It’s interesting how people can experience the same thing but see it very differently. This is particularly true of Cannes where the glare from the white corporate hospitality tents on the beach is blinding (I assume that it was this blindness that caused people to seem disoriented and stagger up and down La Croisette).
However, a bit like the wonderful Solar annual report which was only visible in bright sunlight (and won the Design Grand Prix at Cannes), my personal viewfinder is extremely sensitive and will reveal the true TV story no matter how determinedly it may have been obscured.
And so it happened that, when I surveyed the Grand Prix winners this year, a story about TV revealed itself. Fancy that.
Just as 2012 is the year of TV – with analogue switch off, connected TVs, the spread of multi-screening – so it was also the year of TV for Cannes.

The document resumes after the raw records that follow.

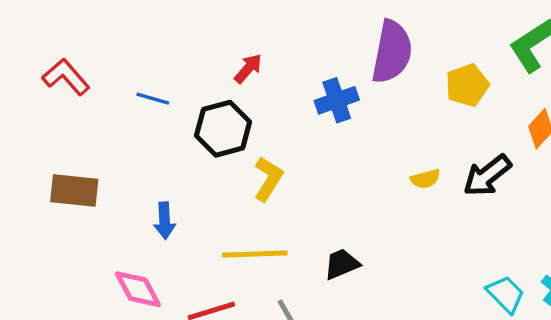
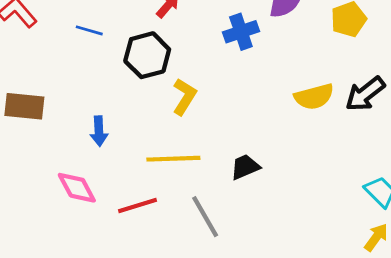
yellow semicircle: (425, 179) -> (314, 97), size x1.6

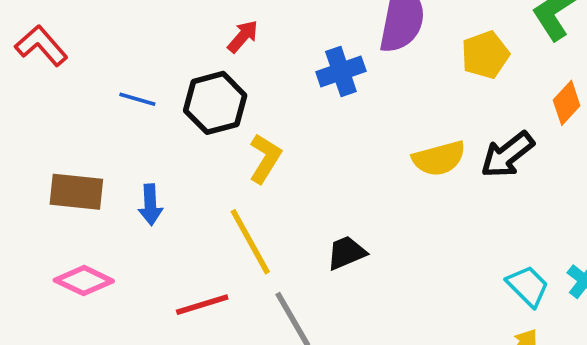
blue line: (89, 30) -> (137, 99), moved
brown rectangle: (24, 106) -> (76, 192), moved
yellow line: (173, 159) -> (250, 242), turned 63
pink diamond: (77, 188) -> (84, 281), moved, turned -36

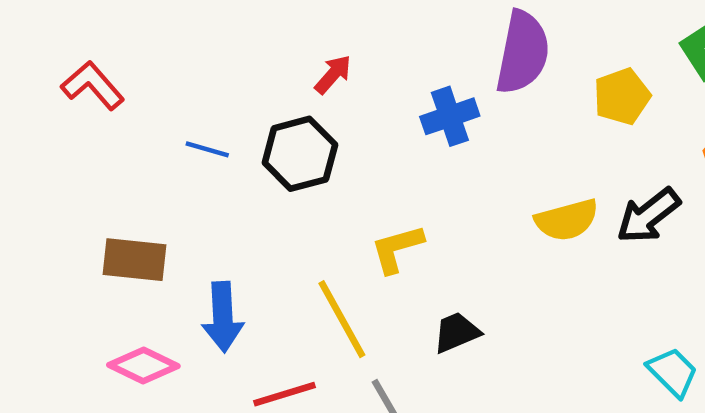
yellow L-shape: (265, 158) -> (397, 249), moved, turned -138
blue arrow: (150, 205) -> (223, 317), moved, size x1.4

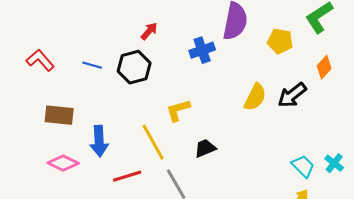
red L-shape: (93, 85) -> (40, 60), moved
yellow pentagon: (622, 96) -> (280, 41), turned 30
yellow semicircle: (567, 220) -> (255, 97), turned -48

You may not have noticed but then you weren’t looking for it. Thankfully I was and I noticed that TV played a central role in almost every one of the Grand Prix awarded. To prove my point, I’ve divided the winners into four categories. You can judge for yourselves.
TV on the podium
This is straightforward TV advertising being awarded for its own unique brilliance. This was the case for Chipotle which won both the Branded Content and Entertainment Grand Prix and the Film one, Axe Excite with its Angels must fall campaign winning the Creative Effectiveness Grand Prix and The Bear for Canal + which won for Film Craft.
TV as fuel
TV advertising often powers and funds the “earned” activity which was awarded. This was the case for Nike + fuelband which won both The Cyber and the Titanium Grand Prix, Amex’s Small Business Saturday which won both the Promotional & Activation Grand Prix and the Direct one, and the Banco Popular de Puerto Rico with their Most Popular Song campaign which won the PR Grand Prix.
TV as inspiration
Coca Cola with its Hilltop re-imagined campaign which won the Mobile Grand Prix where, inspired by the original TV commercial, people were given the opportunity to literally buy the world a Coke using their mobiles.
TV as jury persuader
Central to some of the winning entries was a brilliantly persuasive piece of telly which told a great story. The Help Bandages Bone Marrow Donor campaign which won the Grand Prix for Good, the Google Voice Search poster campaign which won the Media Grand Prix, The Mercedes Invisible Drive Campaign which won one of the outdoor Grand Prix, and the Go Outside Magazine Repellent Radio campaign which won the Radio Grand Prix – all used TV to sell the idea to the jury.
So there we have it. One could even argue that none of these campaigns would have won without the use of TV in some form. I wouldn’t necessarily say that, but one could.